Van Velthooven is part of an exciting posse of young New Zealand sprinters making a significant impression on the world scene.
Changes to the Olympic programme, which has seen a move away from a focus on endurance events to sprint ones, mean BikeNZ have had to change some of their priorities.
But their sprint programme is well ahead of where they expected it to be and there's a good chance sprinters will pick up medals not only at this year's Commonwealth Games but also the London Olympics. New Zealand has never won a medal in a sprint event at Olympic level.
Keirin riders go into lockdown three days before a race. They move into fairly spartan headquarters where they must hand over any means of contact with the outside world, including mobile phones and laptops.
It is all done because of the massive betting industry and the fear of collusion and corruption.
Odds are offered on any finishing position, including last, and it wouldn't be difficult for a rider to agree to finish at the tail of the field to ensure a payout.
Punters, however, are given some information to help. Each rider declares on the eve of the race what position they will adopt - senko (leadout; must attack 400m before the finish), makuri (second, sometimes third wheel; must not attack before 300m) and oikona (third, sometimes fourth wheel; must not attack before 150m) - and how they are feeling. It all helps the form guide.
"This is locked in with the newspapers and TVs and then there is nothing that can be done to change it," says Van Velthooven, who has already been nicknamed The Rhino because he's that much bigger than his opponents. "Tactics and gear selection go out to all the bookies and then people start to bet according to that information.
"There is pressure to perform every day. Every race we do it 100 per cent full-on. We don't get that in New Zealand, maybe two or three times a year, but over here it's two or three times a month.
"We are definitely objects. The Japanese riders are a bit like horses. They want to beat the internationals so the money goes to a local rider but they respect us because we are helping to put more money into the pockets with higher purses at each race."
The money is one of the reasons hundreds of young riders aged 18-22 apply to go to keirin school each year. The school typically accepts only 10 per cent of applicants and the successful ones undergo an intensive 10-month programme to learn the rules, etiquette and skills required to race professionally.
The school is located on the outskirts of Shuzenji, about an hour south of Tokyo, and 7km up a steep mountain. It's also where Van Velthooven lives, although he isn't subjected to the intensive regime.
"It's just like sumo camp," Van Velthooven says. "All these teenagers are running around getting harassed by their teachers and learning the ways of the keirin riders.
"The school is a nice place but it would have been much nicer back in the '80s and '90s. There hasn't been much doing-up around the place at all - although you could eat off any surface [it's that clean]. But it has everything I need - there are four tracks to train on and two gyms.

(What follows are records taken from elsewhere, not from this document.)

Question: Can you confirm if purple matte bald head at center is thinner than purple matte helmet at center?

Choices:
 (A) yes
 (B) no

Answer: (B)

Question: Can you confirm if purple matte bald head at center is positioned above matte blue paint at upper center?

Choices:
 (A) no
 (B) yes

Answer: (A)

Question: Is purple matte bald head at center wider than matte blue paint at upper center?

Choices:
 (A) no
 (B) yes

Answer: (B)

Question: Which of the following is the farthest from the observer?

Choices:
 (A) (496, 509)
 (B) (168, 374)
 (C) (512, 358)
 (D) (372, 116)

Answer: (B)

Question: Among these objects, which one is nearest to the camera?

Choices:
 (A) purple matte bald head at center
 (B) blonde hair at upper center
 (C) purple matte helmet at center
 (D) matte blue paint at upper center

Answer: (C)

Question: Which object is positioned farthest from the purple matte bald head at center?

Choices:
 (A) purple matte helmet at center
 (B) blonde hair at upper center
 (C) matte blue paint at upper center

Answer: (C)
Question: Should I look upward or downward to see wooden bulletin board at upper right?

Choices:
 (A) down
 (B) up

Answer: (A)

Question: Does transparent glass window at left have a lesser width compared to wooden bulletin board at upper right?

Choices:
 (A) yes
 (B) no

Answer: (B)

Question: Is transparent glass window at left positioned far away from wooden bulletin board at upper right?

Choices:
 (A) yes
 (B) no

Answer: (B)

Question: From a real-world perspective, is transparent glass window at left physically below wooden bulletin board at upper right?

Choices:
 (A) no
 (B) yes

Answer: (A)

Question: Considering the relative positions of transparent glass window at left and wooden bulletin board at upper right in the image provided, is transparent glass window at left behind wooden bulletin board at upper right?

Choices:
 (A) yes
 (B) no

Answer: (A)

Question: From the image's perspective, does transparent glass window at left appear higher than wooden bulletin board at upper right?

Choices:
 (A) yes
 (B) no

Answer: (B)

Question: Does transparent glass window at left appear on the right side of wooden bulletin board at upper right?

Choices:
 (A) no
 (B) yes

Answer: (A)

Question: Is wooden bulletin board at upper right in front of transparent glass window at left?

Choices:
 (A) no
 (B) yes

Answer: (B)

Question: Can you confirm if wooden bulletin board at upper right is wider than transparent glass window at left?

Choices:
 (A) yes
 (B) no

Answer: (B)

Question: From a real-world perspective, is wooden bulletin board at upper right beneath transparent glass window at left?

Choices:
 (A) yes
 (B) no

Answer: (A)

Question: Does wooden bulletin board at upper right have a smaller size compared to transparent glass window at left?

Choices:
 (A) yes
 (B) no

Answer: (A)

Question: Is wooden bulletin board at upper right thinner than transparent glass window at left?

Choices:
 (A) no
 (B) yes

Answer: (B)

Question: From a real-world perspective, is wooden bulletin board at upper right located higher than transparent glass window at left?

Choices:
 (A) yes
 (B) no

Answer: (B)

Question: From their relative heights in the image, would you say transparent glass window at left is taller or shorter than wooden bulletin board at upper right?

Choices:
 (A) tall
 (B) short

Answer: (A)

"The international riders did it for 10 days because we need a licence to compete. What we learned was good for rules and regulations but it didn't prepare us for the real thing."

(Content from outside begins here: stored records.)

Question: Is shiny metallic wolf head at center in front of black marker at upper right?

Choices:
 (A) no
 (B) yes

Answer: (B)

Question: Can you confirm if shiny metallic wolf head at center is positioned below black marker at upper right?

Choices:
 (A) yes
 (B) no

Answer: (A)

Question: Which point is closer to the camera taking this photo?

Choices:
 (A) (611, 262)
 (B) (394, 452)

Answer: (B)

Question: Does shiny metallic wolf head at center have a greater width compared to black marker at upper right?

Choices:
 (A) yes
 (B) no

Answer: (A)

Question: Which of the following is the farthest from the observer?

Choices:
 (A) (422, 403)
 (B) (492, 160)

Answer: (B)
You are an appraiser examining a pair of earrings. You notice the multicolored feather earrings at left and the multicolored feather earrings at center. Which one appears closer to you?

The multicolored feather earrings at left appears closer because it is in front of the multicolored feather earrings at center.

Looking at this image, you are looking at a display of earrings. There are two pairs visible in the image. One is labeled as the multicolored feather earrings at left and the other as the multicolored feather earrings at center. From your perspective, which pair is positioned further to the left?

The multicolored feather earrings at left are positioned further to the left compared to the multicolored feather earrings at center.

Despite the school pumping out 150 young keirin riders each year, most riders are in their thirties. There are 4000 registered riders in Japan and it's not uncommon for someone to compete into his fifties. The oldest racer ever, Uemura San, was 60 when he retired from the track.

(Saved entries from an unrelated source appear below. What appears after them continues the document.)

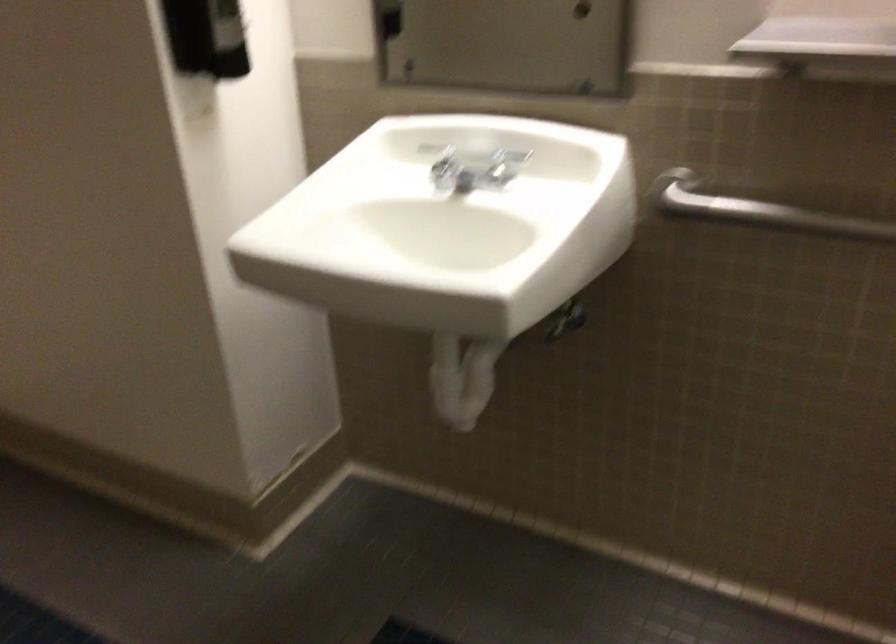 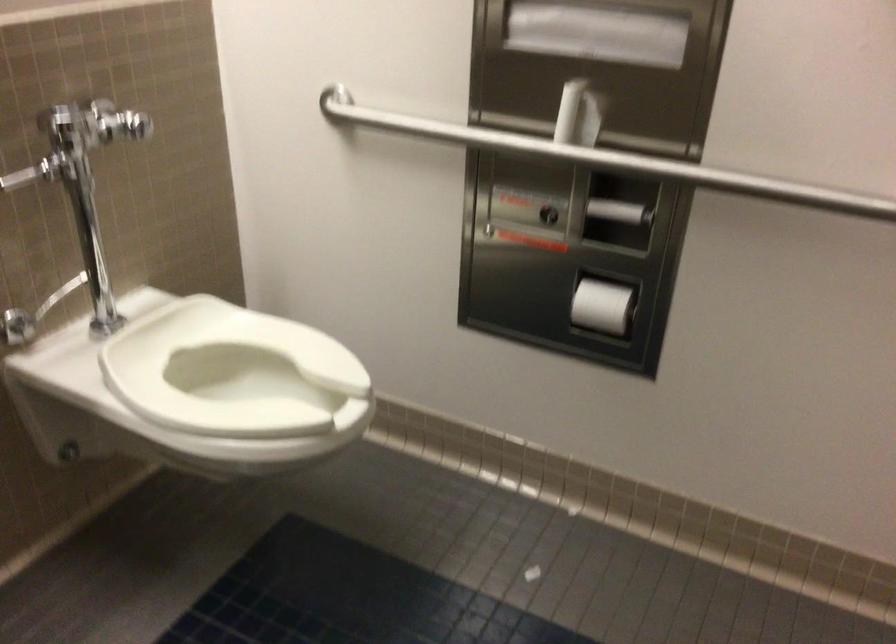 How did the camera likely rotate?

The camera rotated toward right-down. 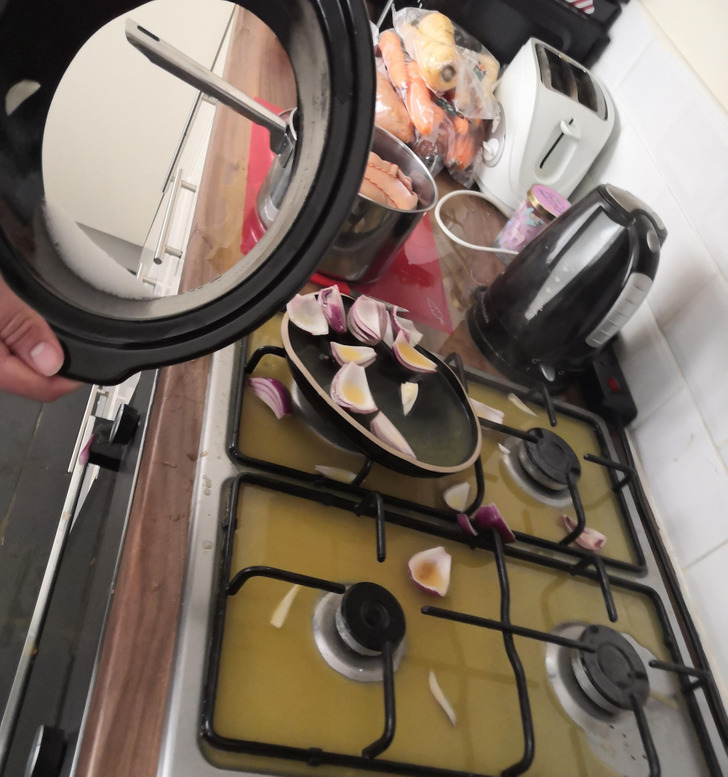 This screenshot has height=777, width=728. Find the location of `yellow wall`. yellow wall is located at coordinates (702, 43). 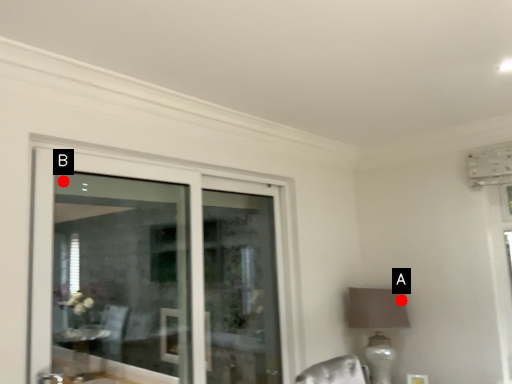 Question: Two points are circled on the image, labeled by A and B beside each circle. Which point is further to the camera?

Choices:
 (A) A is further
 (B) B is further

Answer: (A) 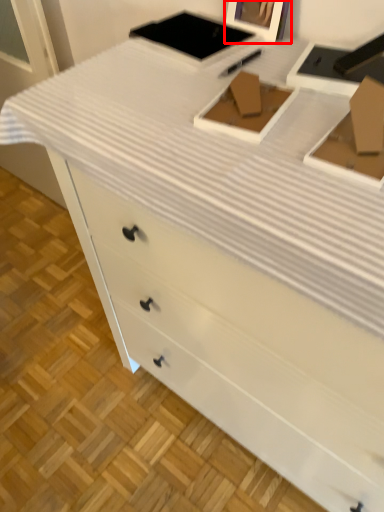 Question: From the image's perspective, what is the correct spatial positioning of picture frame (annotated by the red box) in reference to box?

Choices:
 (A) above
 (B) below

Answer: (A) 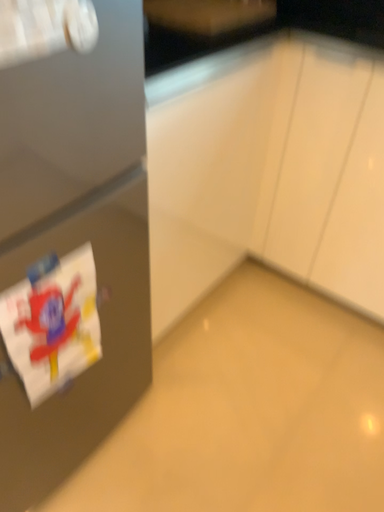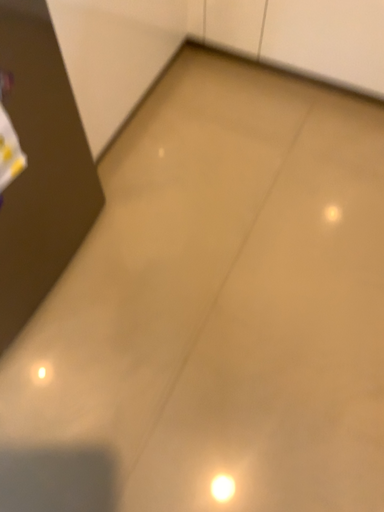 Question: Which way did the camera rotate in the video?

Choices:
 (A) rotated left
 (B) rotated right

Answer: (B) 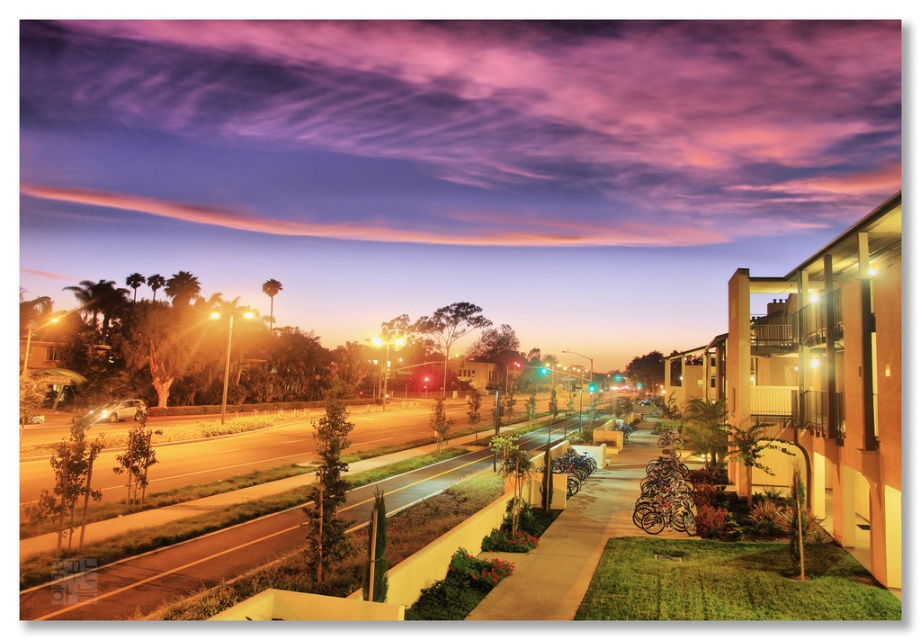 Is purple cloud at upper center further to the viewer compared to concrete sidewalk at center?

That is True.

Who is positioned more to the right, purple cloud at upper center or concrete sidewalk at center?

From the viewer's perspective, concrete sidewalk at center appears more on the right side.

Between point (388, 134) and point (539, 609), which one is positioned behind?

The point (388, 134) is behind.

Find the location of a particular element. purple cloud at upper center is located at coordinates (465, 125).

Is point (654, 76) positioned behind point (440, 528)?

Yes, point (654, 76) is farther from viewer.

Who is more distant from viewer, (61, 132) or (192, 588)?

Positioned behind is point (61, 132).

Image resolution: width=921 pixels, height=640 pixels. Describe the element at coordinates (465, 125) in the screenshot. I see `purple cloud at upper center` at that location.

The image size is (921, 640). I want to click on purple cloud at upper center, so pyautogui.click(x=465, y=125).

Image resolution: width=921 pixels, height=640 pixels. I want to click on smooth asphalt road at center, so click(172, 570).

Which is more to the right, smooth asphalt road at center or concrete sidewalk at center?

From the viewer's perspective, concrete sidewalk at center appears more on the right side.

You are a GUI agent. You are given a task and a screenshot of the screen. Output one action in this format:
    pyautogui.click(x=<x>, y=<y>)
    Task: Click on the smooth asphalt road at center
    The image size is (921, 640).
    Given the screenshot: What is the action you would take?
    pyautogui.click(x=172, y=570)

The top riders become national heroes but are little known outside Japan. But because of the Japanese tradition and influence, keirin was added to the international track programme in 1980 and as an Olympic discipline in 2000.
Van Velthooven has signed up to the Japanese circuit for two years and already wants to extend it because of the financial rewards. But there is nowhere better for him to learn his craft.
The money is good, but an Olympic medal would be even better.